### Directions
Identify the line that contains "and wife, Donna;" in the material. Output it and every line after it, unchanged, through the end.

### Supplied data
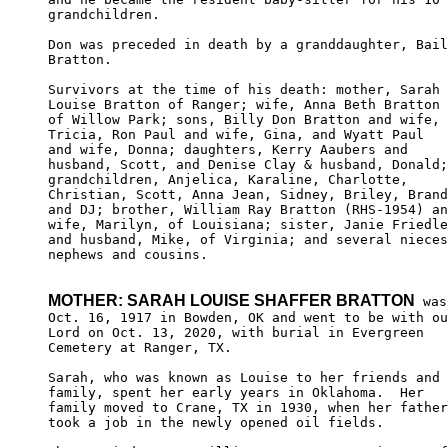
grandchildren.

Don was preceded in death by a granddaughter, Bail
Bratton.

Survivors at the time of his death: mother, Sarah 

Louise Bratton of Ranger; wife, Anna Beth Bratton 

of Willow Park; sons, Billy Don Bratton and wife, 

Tricia, Ron Paul and wife, Gina, and Wyatt Paul 

and wife, Donna; daughters, Kerry Aaubers and 

husband, Scott, and Denise Clay & husband, Donald;
grandchildren, Anjelica, Karaline, Charlotte, 

Christian, Scott, Anna Jean, Sidney, Briley, Brand
and DJ; brother, William Ray Bratton (RHS-1954) an
wife, Marilyn, of Louisiana; sister, Janie Friedle
and husband, Mike, of Virginia; and several nieces
nephews and cousins.

MOTHER: SARAH LOUISE SHAFFER BRATTON
 was
Oct. 16, 1917 in Bowden, OK and went to be with ou
Lord on Oct. 13, 2020, with burial in Evergreen

Cemetery at Ranger, TX.

Sarah, who was known as Louise to her friends and 

family, spent her early years in Oklahoma.  Her 

family moved to Crane, TX in 1930, when her father

took a job in the newly opened oil fields.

### Answer to the exercise
and wife, Donna; daughters, Kerry Aaubers and 

husband, Scott, and Denise Clay & husband, Donald;
grandchildren, Anjelica, Karaline, Charlotte, 

Christian, Scott, Anna Jean, Sidney, Briley, Brand
and DJ; brother, William Ray Bratton (RHS-1954) an
wife, Marilyn, of Louisiana; sister, Janie Friedle
and husband, Mike, of Virginia; and several nieces
nephews and cousins.

MOTHER: SARAH LOUISE SHAFFER BRATTON
 was
Oct. 16, 1917 in Bowden, OK and went to be with ou
Lord on Oct. 13, 2020, with burial in Evergreen

Cemetery at Ranger, TX.

Sarah, who was known as Louise to her friends and 

family, spent her early years in Oklahoma.  Her 

family moved to Crane, TX in 1930, when her father

took a job in the newly opened oil fields.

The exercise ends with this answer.